Had lightning strike my cottonwood tree about 75 feet from my house last summer. It vaporized 52 feet of the wire ham radio antenna that I had strung up to it.  It happened about 10:30 pm in one of the most intense rain and lightning storms that I had yet seen here in Roundup, MT.  I had just walked out onto my front porch when it happened.  Needless to say that I did not check on my antenna until I was sure that the lightning storm had completely passed.  It also ruined my cordless phone and the power supply to my amateur radio (luckily I had disconnected the radio from the antenna and power supply so it was not damaged).  The damage to the power supply and surge protector that it was connected to was so extensive I am surprised that it did not cause a fire in my radio shack which is separate from my house.  Needless to say that I am planning on upgrading the grounding and surge protection in my radio shack before this coming summers storm season gets here.


Mike

MarkmBha
MarkmBha

I was hit and flew 10 meters backward.

Had a headache and lost hearing for a few days.

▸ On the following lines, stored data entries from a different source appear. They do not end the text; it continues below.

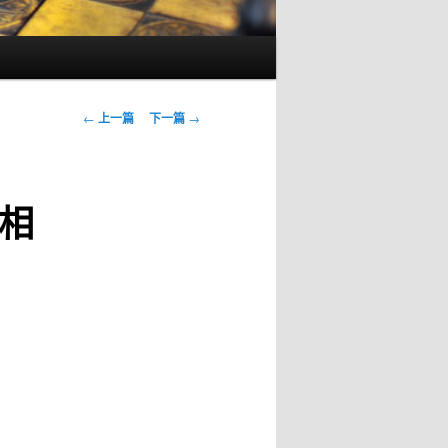
文
←
上一篇
下一篇
→
章
导
航
相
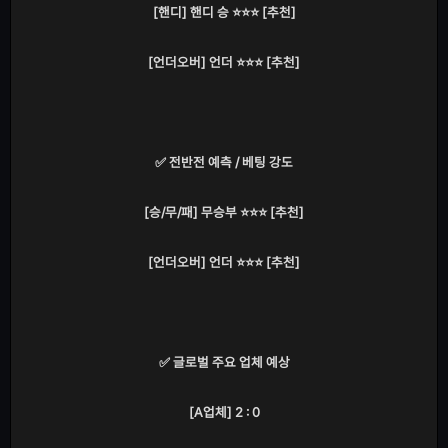
[핸디] 핸디 승 ⭐⭐⭐ [추천]
[언더오버] 언더 ⭐⭐⭐ [추천]
✅ 전반전 예측 / 베팅 강도
[승/무/패] 무승부 ⭐⭐⭐ [추천]
[언더오버] 언더 ⭐⭐⭐ [추천]
✅ 글로벌 주요 업체 예상
[A업체] 2 : 0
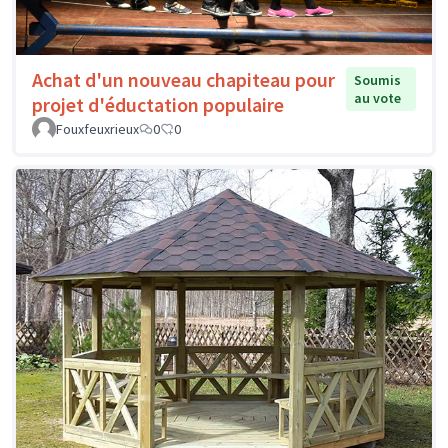
Achat d'un nouveau chapiteau pour
Soumis
au vote
projet d'éductation populaire
Fouxfeuxrieux
0
0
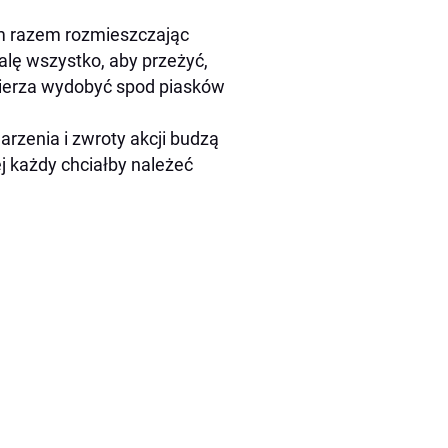
ym razem rozmieszczając
alę wszystko, aby przeżyć,
mierza wydobyć spod piasków
rzenia i zwroty akcji budzą
j każdy chciałby należeć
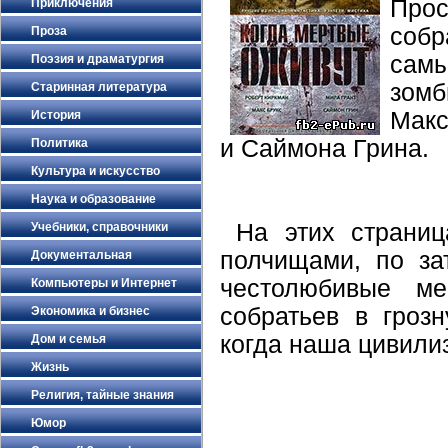
Прос
Приключения
соб
Проза
самы
Поэзия и драматургия
зомб
Старинная литература
Макс
История
и Саймона Грина.
Политика
Культура и искусство
Наука и образование
На этих страниц
Учебники, справочники
полчищами, по за
Документальная
честолюбивые ме
Компьютеры и Интернет
собратьев в гроз
Экономика и бизнес
когда наша цивилиз
Дом и семья
Жизнь
Религия, тайные знания
Юмор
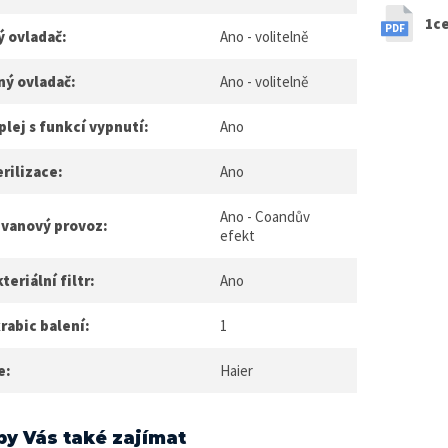
1ce
ý ovladač:
Ano - volitelně
ný ovladač:
Ano - volitelně
plej s funkcí vypnutí:
Ano
rilizace:
Ano
Ano - Coandův
ůvanový provoz:
efekt
teriální filtr:
Ano
rabic balení:
1
e:
Haier
by Vás také zajímat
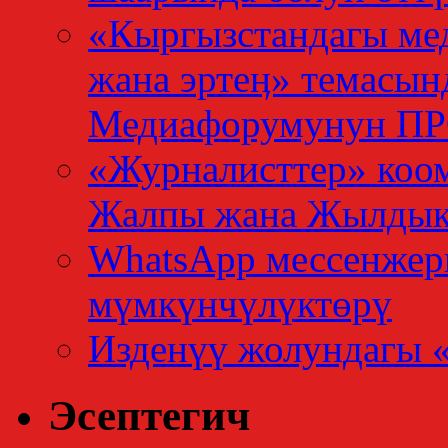
«Кыргызстандагы мед
жана эртеӊ» темасын
Медиафорумунун 
«Журналисттер» коо
Жалпы жана Жылдык
WhatsApp мессенжер
мүмкүнчүлүктөрү
Изденүү жолундагы 
Эсептегич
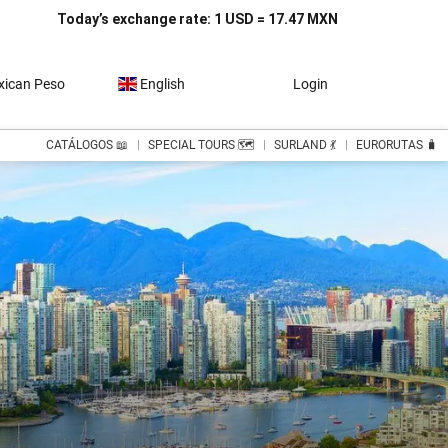
Today’s exchange rate: 1 USD = 17.47 MXN
ican Peso
English
Login
CATÁLOGOS 📖
SPECIAL TOURS 🗺️
SURLAND 💃
EURORUTAS 🧳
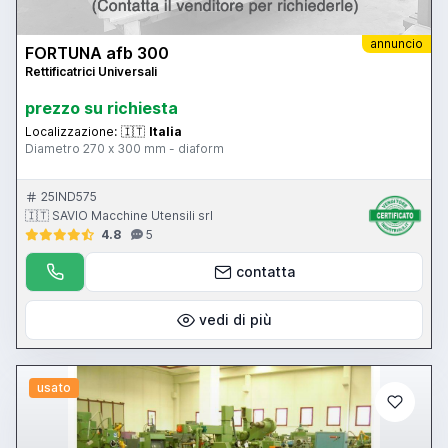
annuncio
FORTUNA afb 300
Rettificatrici Universali
prezzo su richiesta
Localizzazione:
🇮🇹
Italia
Diametro 270 x 300 mm - diaform
25IND575
🇮🇹 SAVIO Macchine Utensili srl
4.8
5
contatta
vedi di più
usato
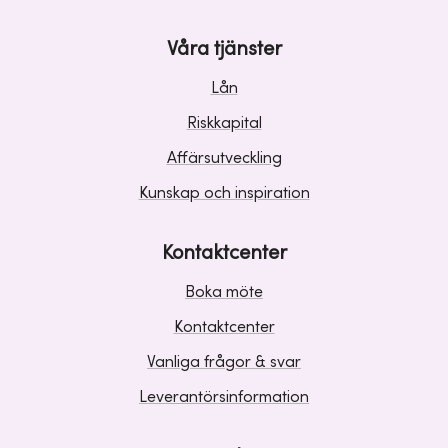
Våra tjänster
Lån
Riskkapital
Affärsutveckling
Kunskap och inspiration
Kontaktcenter
Boka möte
Kontaktcenter
Vanliga frågor & svar
Leverantörsinformation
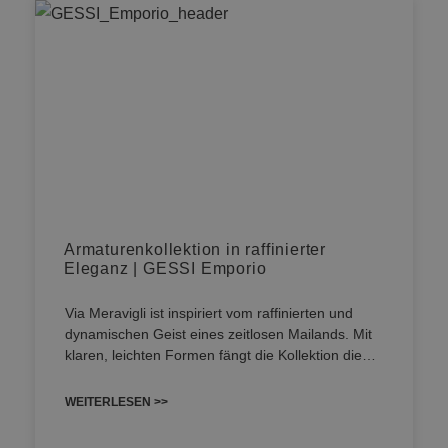
Armaturenkollektion in raffinierter
Eleganz | GESSI Emporio
Via Meravigli ist inspiriert vom raffinierten und
dynamischen Geist eines zeitlosen Mailands. Mit
klaren, leichten Formen fängt die Kollektion die…
WEITERLESEN >>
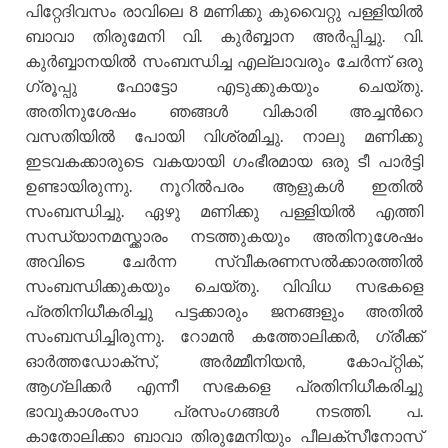
പിറ്റേദിവസം രാവിലെ 8 മണിക്കു കുവൈറ്റു പള്ളിയില്‍
ബാവാ തിരുമേനി വി. കുര്‍ബ്ബാന അര്‍പ്പിച്ചു. വി.
കുര്‍ബ്ബാനയില്‍ സംബന്ധിച്ച എല്ലാവരും ചേര്‍ന്ന് ഒരു
ഗ്രൂപ്പു ഫോട്ടോ എടുക്കുകയും ചെയ്തു.
അതിനുശേഷം ഞങ്ങള്‍ വികാരി അച്ചന്‍റെ
വസതിയില്‍ പോയി വിശ്രമിച്ചു. നാലു മണിക്കു
ഇടവകക്കാരുടെ വകയായി ഗംഭീരമായ ഒരു ടീ പാര്‍ട്ടി
ഉണ്ടായിരുന്നു. നൂറില്‍പരം ആളുകള്‍ ഇതില്‍
സംബന്ധിച്ചു. ഏഴു മണിക്കു പള്ളിയില്‍ എത്തി
സന്ധ്യാനമസ്ക്കാരം നടത്തുകയും അതിനുശേഷം
അവിടെ ചേര്‍ന്ന സ്വീകരണസല്‍ക്കാരത്തില്‍
സംബന്ധിക്കുകയും ചെയ്തു. വിവിധ സഭകളെ
പ്രതിനിധീകരിച്ചു പട്ടക്കാരും ജനങ്ങളും അതില്‍
സംബന്ധിച്ചിരുന്നു. റോമന്‍ കത്തോലിക്കര്‍, ഗ്രീക്ക്
ഓര്‍ത്തഡോക്സ്, അര്‍മ്മീനിയന്‍, കോപ്റ്റിക്,
ആഗ്ലിക്കര്‍ എന്നീ സഭകളെ പ്രതിനിധീകരിച്ചു
ഭാവുകാശംസാ പ്രസംഗങ്ങള്‍ നടത്തി. പ.
കാതോലിക്കാ ബാവാ തിരുമേനിയും പീലക്സീനോസ്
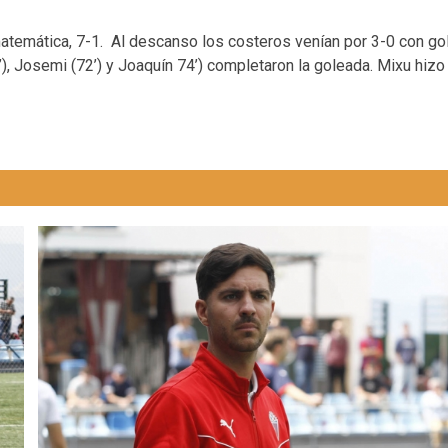
 matemática, 7-1. Al descanso los costeros venían por 3-0 con g
3’), Josemi (72’) y Joaquín 74’) completaron la goleada. Mixu hizo 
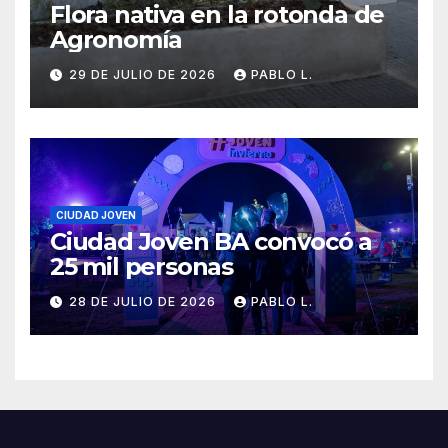
Flora nativa en la rotonda de
Agronomía
29 DE JULIO DE 2026
PABLO L.
CIUDAD JOVEN
Ciudad Joven BA convocó a
25 mil personas
28 DE JULIO DE 2026
PABLO L.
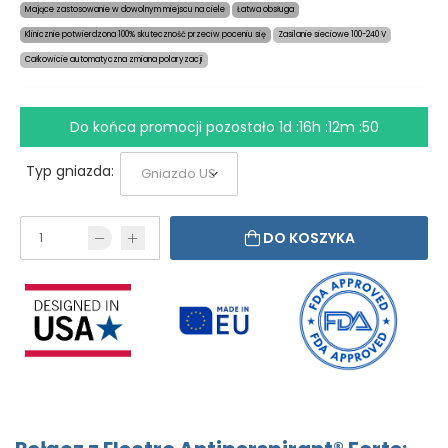
Mające zastosowanie w dowolnym miejscu na ciele
Łatwa obsługa
Klinicznie potwierdzona 100% skuteczność przeciw poceniu się
Zasilanie sieciowe 100-240 V
Całkowicie automatyczna zmiana polaryzacji
Do końca promocji pozostało
1d :16h :12m :49
Typ gniazda:
DO KOSZYKA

Also lost my hair... but lived!

montecarlostat
montecarlostat

Gee, the highest events occur in highly populated areas.  Imagine that.

MicheleDavis
MicheleDavis

What a useless map. It doesn't take population density into account.

jasperdog500
jasperdog500

Strange...In  Harris county LA, there were 81 injuries and 111 fatalities.  Most places have 5  to 20 times more injuries than fatalities.  What's up there????

AndrewPogue
AndrewPogue

I lived in King County WA (seattle) for 15 years. Lightning never happened that often. 

DoobieBrothers
DoobieBrothers

@AndrewPogue : Maybe someone close to you will explain what this article is about, helping you to understand, without making you feel embarrassed. Maybe.